Exercise description: Whenever the string "نموده" turns up in a line of the data below, copy that line.

┌──

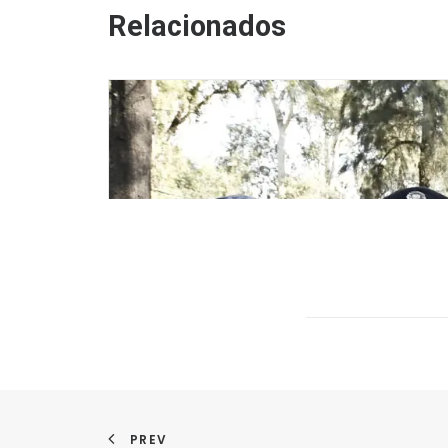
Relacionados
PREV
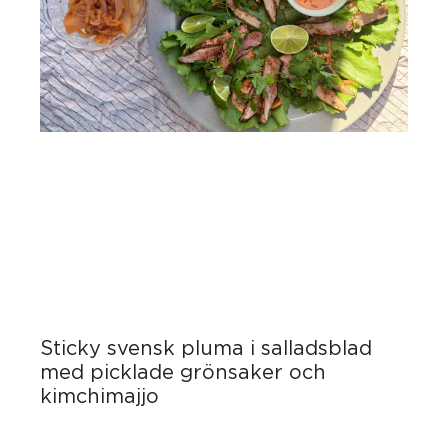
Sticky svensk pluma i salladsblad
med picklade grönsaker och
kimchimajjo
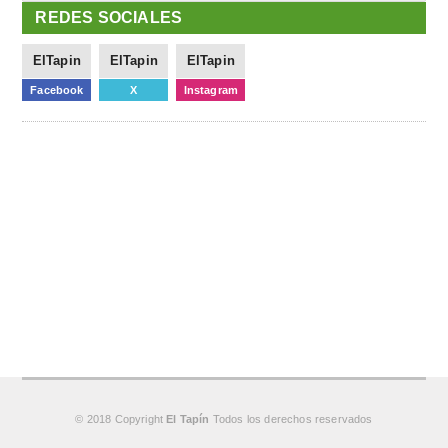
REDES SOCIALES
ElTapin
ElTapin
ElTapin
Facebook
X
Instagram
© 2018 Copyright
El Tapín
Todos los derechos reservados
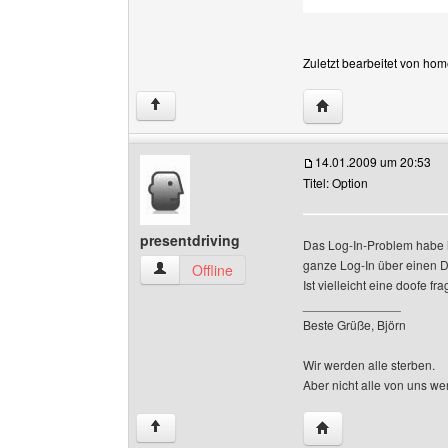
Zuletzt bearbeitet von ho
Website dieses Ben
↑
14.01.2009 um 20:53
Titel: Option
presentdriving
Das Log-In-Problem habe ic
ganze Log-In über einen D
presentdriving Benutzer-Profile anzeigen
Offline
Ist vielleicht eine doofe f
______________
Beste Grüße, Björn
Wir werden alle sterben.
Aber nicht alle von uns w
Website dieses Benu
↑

└──
┌──

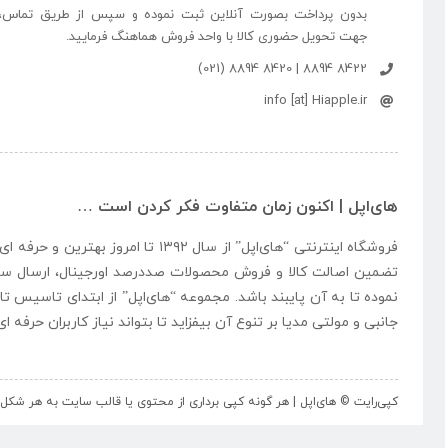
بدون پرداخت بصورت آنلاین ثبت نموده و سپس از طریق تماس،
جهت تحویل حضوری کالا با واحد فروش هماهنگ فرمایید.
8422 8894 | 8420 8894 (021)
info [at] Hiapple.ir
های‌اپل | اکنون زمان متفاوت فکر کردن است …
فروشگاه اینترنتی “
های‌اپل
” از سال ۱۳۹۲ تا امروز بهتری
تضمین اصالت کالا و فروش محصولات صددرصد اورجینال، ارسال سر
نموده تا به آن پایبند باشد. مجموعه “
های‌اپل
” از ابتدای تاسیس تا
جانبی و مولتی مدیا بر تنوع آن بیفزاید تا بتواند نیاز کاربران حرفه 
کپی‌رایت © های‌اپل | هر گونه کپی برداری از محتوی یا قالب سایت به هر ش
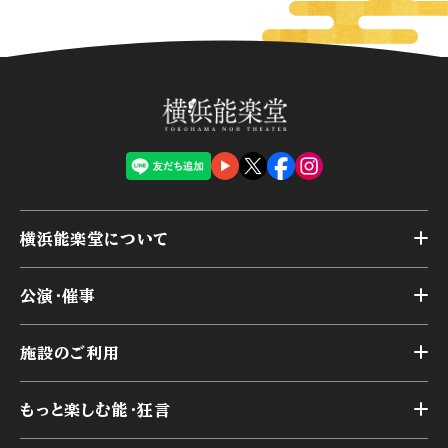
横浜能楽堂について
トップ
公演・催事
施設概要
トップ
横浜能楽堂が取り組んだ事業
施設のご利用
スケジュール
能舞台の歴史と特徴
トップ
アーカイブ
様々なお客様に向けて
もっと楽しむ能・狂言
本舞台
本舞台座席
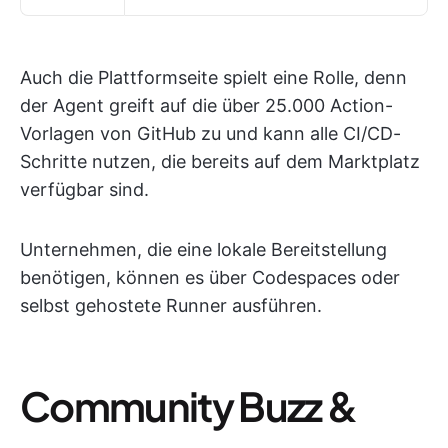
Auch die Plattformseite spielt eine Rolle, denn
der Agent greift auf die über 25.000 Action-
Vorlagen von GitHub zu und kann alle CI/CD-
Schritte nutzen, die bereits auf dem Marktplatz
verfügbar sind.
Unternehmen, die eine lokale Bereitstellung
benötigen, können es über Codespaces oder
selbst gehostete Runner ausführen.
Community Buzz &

└──

Answer to the exercise:
بدون پرداخت بصورت آنلاین ثبت نموده و سپس از طریق تماس،
نموده تا به آن پایبند باشد. مجموعه “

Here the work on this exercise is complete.